EXPOSE DU LITIGE ET DE LA PROCEDURE
Par acte d’huissier en date du 5 novembre 2024, dénoncé le 13 novembre 2024, Monsieur [W] [P] a fait pratiquer une saisie attribution sur le compte de la société LC ASSET 2 S dans les livres de la Caisse Fédérale de CREDIT MUTUEL pour paiement de la somme de 5.387,92 euros, sur le fondement d’une ordonnance d’injonction de payer rendue sur requête par le Président du tribunal d’instance de BOULOGNE BILLANCOURT, le 2 juillet 2014 et rendue exécutoire le 19 août 2014.
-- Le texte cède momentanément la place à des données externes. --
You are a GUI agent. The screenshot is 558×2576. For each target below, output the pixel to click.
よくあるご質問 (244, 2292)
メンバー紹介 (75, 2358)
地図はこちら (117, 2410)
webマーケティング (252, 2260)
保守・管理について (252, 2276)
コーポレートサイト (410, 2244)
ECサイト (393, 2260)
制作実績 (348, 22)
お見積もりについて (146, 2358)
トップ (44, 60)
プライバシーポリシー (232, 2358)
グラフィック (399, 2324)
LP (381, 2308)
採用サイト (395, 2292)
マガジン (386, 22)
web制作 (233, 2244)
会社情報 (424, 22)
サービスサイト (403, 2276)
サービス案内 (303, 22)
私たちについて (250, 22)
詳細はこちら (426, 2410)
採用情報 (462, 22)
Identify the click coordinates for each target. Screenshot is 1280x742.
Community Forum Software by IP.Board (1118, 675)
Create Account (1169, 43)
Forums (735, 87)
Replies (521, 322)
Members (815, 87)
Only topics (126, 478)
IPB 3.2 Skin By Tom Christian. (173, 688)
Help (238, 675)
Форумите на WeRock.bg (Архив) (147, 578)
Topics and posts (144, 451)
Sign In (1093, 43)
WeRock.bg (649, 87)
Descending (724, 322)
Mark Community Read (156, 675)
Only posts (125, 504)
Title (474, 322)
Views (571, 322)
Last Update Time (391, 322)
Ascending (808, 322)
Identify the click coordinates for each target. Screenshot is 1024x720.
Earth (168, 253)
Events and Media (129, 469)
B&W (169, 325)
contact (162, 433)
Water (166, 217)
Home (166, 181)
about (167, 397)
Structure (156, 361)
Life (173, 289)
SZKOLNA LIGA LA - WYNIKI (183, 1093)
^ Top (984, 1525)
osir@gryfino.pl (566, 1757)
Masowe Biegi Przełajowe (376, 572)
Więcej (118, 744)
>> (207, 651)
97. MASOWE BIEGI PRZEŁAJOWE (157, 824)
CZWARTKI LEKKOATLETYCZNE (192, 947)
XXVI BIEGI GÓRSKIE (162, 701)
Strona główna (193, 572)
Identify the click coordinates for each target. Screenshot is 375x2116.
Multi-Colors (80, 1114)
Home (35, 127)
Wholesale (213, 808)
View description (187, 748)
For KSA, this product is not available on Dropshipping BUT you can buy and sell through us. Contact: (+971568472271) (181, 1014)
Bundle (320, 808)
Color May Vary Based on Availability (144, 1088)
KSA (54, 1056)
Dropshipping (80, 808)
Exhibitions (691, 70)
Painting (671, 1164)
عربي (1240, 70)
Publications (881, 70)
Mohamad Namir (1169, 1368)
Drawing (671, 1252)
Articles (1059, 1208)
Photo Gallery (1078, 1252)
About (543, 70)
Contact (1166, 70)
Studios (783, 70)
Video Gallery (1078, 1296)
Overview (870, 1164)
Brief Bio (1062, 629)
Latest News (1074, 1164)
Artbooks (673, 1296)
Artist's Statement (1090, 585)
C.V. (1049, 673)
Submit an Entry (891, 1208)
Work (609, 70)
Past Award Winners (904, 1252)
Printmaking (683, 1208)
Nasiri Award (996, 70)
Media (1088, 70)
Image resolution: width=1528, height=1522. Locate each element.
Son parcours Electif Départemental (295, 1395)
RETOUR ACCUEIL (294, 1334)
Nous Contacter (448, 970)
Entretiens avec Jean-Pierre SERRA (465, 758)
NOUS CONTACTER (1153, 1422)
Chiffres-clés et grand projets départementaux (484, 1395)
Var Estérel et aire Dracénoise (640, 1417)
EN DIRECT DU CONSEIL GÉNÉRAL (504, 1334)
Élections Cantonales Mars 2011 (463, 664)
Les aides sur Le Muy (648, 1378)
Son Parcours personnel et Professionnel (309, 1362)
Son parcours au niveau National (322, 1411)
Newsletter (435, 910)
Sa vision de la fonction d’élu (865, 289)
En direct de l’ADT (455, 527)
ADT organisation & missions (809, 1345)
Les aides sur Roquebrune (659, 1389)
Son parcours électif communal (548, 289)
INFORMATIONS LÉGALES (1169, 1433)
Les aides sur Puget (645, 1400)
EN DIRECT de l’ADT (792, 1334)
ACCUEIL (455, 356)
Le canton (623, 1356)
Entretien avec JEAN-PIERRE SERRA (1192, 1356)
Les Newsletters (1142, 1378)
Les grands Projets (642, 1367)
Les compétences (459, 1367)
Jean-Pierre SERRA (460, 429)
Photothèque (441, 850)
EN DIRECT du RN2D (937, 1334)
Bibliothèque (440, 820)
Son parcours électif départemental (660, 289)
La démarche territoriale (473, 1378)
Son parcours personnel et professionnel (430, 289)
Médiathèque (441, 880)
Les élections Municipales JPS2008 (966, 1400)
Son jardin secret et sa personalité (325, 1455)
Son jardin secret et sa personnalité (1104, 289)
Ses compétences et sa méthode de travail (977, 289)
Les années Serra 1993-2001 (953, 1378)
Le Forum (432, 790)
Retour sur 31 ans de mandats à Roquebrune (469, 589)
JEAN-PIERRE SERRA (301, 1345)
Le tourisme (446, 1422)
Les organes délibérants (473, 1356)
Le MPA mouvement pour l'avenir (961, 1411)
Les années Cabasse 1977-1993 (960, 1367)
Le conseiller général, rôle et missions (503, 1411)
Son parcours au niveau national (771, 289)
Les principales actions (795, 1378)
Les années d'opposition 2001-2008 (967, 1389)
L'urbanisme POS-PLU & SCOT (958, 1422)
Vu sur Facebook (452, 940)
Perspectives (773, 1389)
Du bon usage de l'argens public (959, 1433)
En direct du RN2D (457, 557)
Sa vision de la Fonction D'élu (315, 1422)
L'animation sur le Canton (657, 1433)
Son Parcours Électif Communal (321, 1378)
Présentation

Par acte de commissaire de justice en date du 13 décembre 2024, Monsieur [W] [P] a fait assigner la société LC ASSET 2 S devant le juge de l’exécution de [Localité 5] aux fins principalement de contester ladite saisie-attribution.
L’affaire a été retenue, sans renvoi, à l’audience du 16 mai 2025, lors de laquelle Monsieur [P] a comparu, représenté par son Conseil, tandis que la société LC ASSET 2 S, pourtant régulièrement assignée selon les modalités de transmission entre Etats membres de l’Union Européenne, à personne morale, n’a pas comparu.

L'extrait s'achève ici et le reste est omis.